**Task directions**.
Print out the data below in full and exactly, skipping the pictures.

------ Records for the task

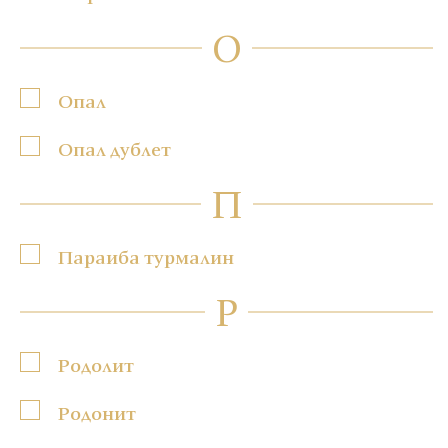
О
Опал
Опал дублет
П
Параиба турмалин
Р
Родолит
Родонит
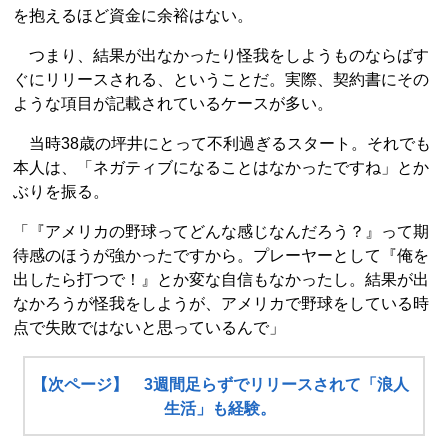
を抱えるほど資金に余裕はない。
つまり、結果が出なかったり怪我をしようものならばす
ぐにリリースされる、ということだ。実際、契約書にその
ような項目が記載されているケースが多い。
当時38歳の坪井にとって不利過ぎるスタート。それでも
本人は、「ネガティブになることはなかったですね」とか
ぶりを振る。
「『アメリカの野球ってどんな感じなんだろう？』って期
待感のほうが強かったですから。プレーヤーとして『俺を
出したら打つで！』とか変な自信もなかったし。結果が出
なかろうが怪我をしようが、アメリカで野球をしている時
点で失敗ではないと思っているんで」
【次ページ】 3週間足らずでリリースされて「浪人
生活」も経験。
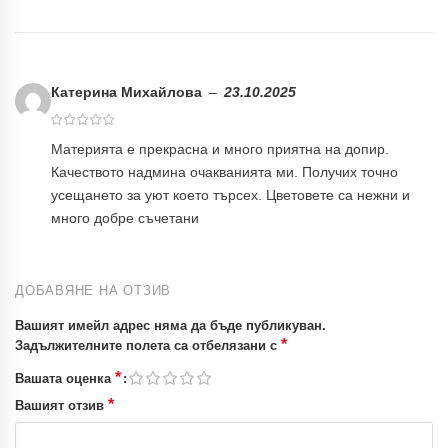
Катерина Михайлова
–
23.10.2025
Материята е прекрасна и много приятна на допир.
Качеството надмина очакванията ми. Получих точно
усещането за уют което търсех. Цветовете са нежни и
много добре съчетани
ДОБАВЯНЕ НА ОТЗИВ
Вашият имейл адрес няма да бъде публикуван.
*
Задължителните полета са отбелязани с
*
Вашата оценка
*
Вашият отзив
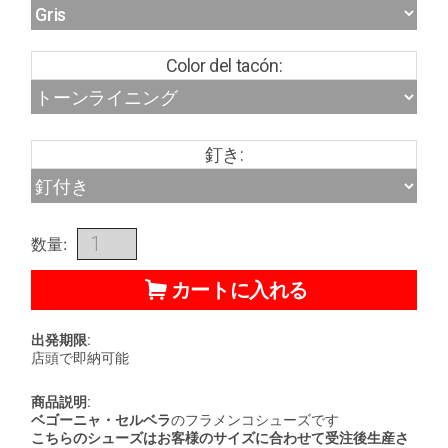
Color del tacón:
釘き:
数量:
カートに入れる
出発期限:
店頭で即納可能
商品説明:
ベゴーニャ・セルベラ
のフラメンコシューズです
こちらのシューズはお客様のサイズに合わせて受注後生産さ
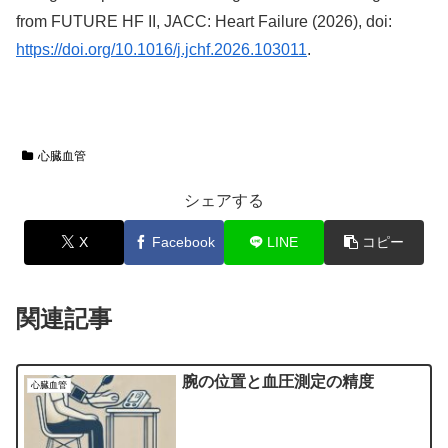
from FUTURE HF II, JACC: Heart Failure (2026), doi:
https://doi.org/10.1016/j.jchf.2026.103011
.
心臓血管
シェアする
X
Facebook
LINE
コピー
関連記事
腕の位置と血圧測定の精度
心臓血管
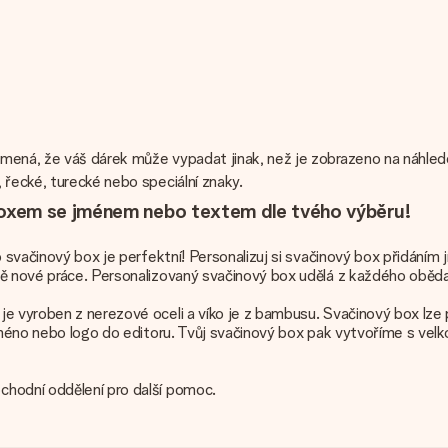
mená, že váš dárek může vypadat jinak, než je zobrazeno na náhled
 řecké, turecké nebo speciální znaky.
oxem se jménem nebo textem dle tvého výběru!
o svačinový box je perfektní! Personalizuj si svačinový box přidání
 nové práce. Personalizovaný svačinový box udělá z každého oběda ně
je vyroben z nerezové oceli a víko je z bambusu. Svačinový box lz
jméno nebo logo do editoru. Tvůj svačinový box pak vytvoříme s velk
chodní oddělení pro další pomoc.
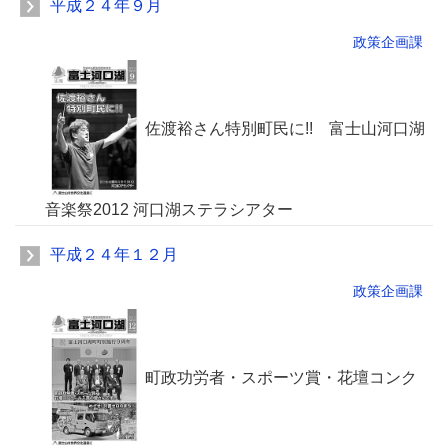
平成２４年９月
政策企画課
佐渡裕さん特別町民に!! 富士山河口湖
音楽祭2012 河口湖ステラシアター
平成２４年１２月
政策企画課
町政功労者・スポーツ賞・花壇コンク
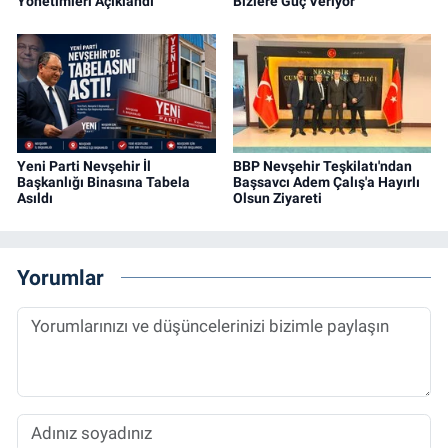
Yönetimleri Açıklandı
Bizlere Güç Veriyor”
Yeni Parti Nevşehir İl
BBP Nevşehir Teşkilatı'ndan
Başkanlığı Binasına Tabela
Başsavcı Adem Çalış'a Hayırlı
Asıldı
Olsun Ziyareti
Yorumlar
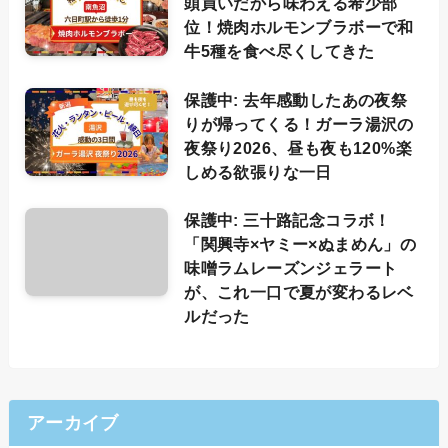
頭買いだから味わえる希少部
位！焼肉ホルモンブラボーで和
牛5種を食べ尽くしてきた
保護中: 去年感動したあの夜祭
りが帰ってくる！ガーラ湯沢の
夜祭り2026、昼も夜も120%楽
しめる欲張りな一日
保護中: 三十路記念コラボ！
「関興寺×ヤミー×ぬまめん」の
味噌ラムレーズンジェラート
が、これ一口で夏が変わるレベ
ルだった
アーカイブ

------------

**Answer**.
О
Опал
Опал дублет
П
Параиба турмалин
Р
Родолит
Родонит
を抱えるほど資金に余裕はない。
つまり、結果が出なかったり怪我をしようものならばす
ぐにリリースされる、ということだ。実際、契約書にその
ような項目が記載されているケースが多い。
当時38歳の坪井にとって不利過ぎるスタート。それでも
本人は、「ネガティブになることはなかったですね」とか
ぶりを振る。
「『アメリカの野球ってどんな感じなんだろう？』って期
待感のほうが強かったですから。プレーヤーとして『俺を
出したら打つで！』とか変な自信もなかったし。結果が出
なかろうが怪我をしようが、アメリカで野球をしている時
点で失敗ではないと思っているんで」
【次ページ】 3週間足らずでリリースされて「浪人
生活」も経験。
Катерина Михайлова
–
23.10.2025
Материята е прекрасна и много приятна на допир.
Качеството надмина очакванията ми. Получих точно
усещането за уют което търсех. Цветовете са нежни и
много добре съчетани
ДОБАВЯНЕ НА ОТЗИВ
Вашият имейл адрес няма да бъде публикуван.
*
Задължителните полета са отбелязани с
*
Вашата оценка
*
Вашият отзив
Color del tacón:
釘き:
数量:
カートに入れる
出発期限:
店頭で即納可能
商品説明:
ベゴーニャ・セルベラ
のフラメンコシューズです
こちらのシューズはお客様のサイズに合わせて受注後生産さ
from FUTURE HF II, JACC: Heart Failure (2026), doi:
https://doi.org/10.1016/j.jchf.2026.103011
.
心臓血管
シェアする
X
Facebook
LINE
コピー
関連記事
腕の位置と血圧測定の精度
心臓血管
mená, že váš dárek může vypadat jinak, než je zobrazeno na náhled
 řecké, turecké nebo speciální znaky.
oxem se jménem nebo textem dle tvého výběru!
o svačinový box je perfektní! Personalizuj si svačinový box přidání
 nové práce. Personalizovaný svačinový box udělá z každého oběda ně
je vyroben z nerezové oceli a víko je z bambusu. Svačinový box lz
jméno nebo logo do editoru. Tvůj svačinový box pak vytvoříme s velk
chodní oddělení pro další pomoc.
平成２４年９月
政策企画課
佐渡裕さん特別町民に!! 富士山河口湖
音楽祭2012 河口湖ステラシアター
平成２４年１２月
政策企画課
町政功労者・スポーツ賞・花壇コンク
Yönetimleri Açıklandı
Bizlere Güç Veriyor”
Yeni Parti Nevşehir İl
BBP Nevşehir Teşkilatı'ndan
Başkanlığı Binasına Tabela
Başsavcı Adem Çalış'a Hayırlı
Asıldı
Olsun Ziyareti
Yorumlar
頭買いだから味わえる希少部
位！焼肉ホルモンブラボーで和
牛5種を食べ尽くしてきた
保護中: 去年感動したあの夜祭
りが帰ってくる！ガーラ湯沢の
夜祭り2026、昼も夜も120%楽
しめる欲張りな一日
保護中: 三十路記念コラボ！
「関興寺×ヤミー×ぬまめん」の
味噌ラムレーズンジェラート
が、これ一口で夏が変わるレベ
ルだった
アーカイブ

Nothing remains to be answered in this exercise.